### Task to carry out
Only the number is needed: count the lines below that hold the string "pour".
__________
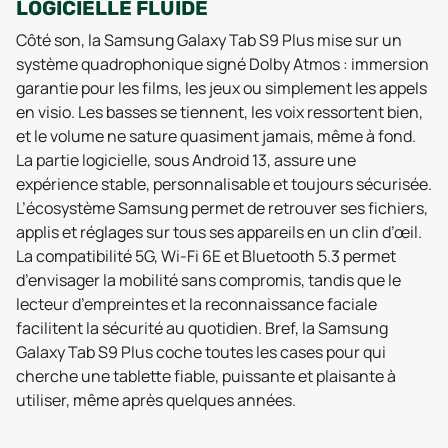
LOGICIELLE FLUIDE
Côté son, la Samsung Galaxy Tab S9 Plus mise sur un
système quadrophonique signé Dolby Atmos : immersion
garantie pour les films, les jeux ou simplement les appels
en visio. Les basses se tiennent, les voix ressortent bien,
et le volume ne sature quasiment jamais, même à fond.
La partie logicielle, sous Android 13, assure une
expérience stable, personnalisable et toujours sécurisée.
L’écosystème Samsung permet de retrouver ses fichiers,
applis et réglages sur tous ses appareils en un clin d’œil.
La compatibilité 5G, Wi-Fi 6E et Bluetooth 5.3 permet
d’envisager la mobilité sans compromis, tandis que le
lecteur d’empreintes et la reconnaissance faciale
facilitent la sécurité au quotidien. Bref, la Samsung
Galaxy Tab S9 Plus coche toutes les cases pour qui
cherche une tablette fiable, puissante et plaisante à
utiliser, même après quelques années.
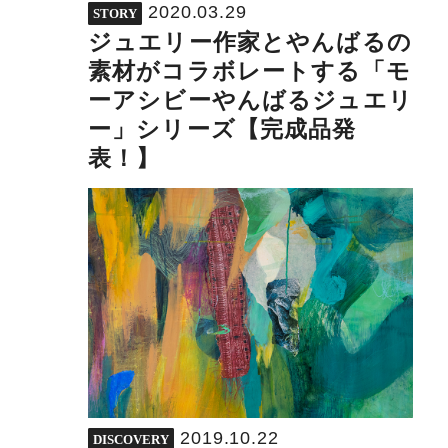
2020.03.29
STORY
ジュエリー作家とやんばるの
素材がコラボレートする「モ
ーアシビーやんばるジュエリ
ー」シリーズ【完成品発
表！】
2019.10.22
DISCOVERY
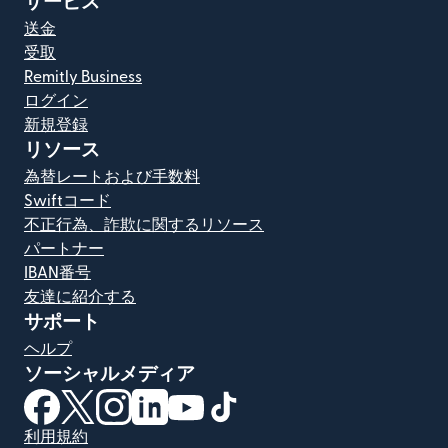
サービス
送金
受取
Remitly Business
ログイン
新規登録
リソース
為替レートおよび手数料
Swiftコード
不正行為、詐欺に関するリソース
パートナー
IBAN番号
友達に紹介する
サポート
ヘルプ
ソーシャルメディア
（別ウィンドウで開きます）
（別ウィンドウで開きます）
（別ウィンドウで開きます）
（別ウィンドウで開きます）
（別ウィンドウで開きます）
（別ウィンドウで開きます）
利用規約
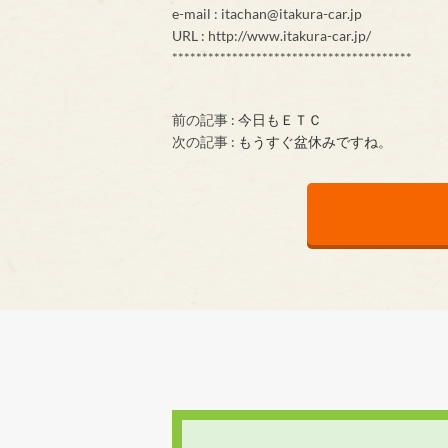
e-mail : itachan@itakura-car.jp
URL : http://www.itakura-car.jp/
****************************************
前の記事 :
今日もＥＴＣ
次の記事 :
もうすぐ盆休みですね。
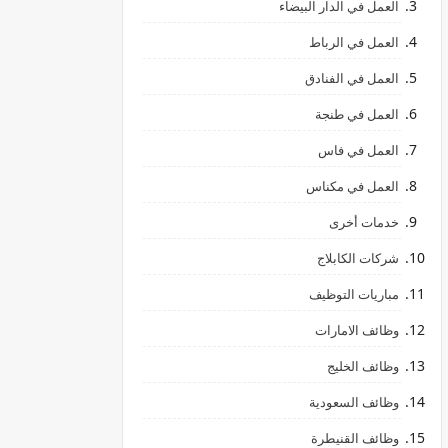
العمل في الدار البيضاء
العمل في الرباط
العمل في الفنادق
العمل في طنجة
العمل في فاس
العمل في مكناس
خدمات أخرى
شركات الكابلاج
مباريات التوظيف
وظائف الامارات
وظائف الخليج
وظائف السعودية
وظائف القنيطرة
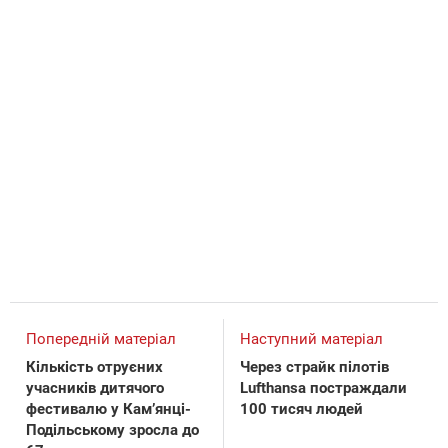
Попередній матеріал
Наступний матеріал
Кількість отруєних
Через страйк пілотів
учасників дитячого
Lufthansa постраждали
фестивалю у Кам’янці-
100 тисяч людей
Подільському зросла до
__________
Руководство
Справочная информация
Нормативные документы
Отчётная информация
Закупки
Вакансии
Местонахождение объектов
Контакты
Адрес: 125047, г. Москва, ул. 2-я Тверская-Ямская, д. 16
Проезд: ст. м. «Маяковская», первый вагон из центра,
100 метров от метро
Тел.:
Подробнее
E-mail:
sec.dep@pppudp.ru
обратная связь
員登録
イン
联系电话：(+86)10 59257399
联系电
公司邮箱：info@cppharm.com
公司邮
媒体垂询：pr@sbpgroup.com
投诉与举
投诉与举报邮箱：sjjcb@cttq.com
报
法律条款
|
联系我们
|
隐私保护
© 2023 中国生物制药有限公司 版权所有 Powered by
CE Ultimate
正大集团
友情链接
__________
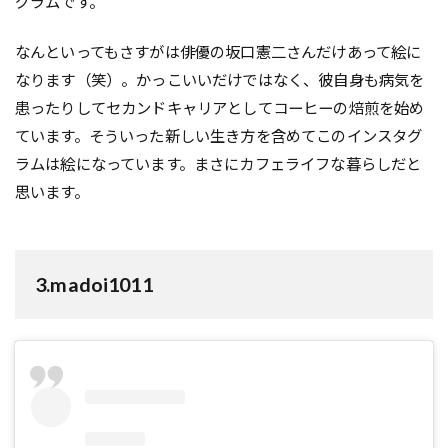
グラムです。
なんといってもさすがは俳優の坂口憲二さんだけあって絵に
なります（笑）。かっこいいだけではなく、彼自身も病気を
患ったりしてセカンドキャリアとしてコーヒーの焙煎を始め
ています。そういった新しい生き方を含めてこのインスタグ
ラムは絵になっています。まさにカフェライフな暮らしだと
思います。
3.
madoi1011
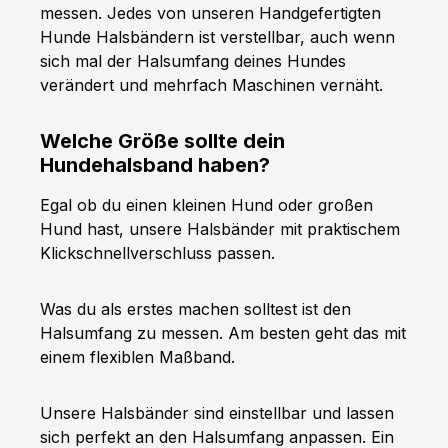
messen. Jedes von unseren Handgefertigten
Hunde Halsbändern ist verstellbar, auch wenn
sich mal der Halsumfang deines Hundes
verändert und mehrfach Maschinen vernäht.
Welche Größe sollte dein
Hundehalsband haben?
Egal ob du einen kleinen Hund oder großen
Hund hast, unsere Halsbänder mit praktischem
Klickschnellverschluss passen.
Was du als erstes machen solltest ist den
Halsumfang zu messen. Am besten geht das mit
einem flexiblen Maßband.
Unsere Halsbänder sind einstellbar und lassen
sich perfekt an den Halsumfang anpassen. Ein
__________
### Result of the exercise
2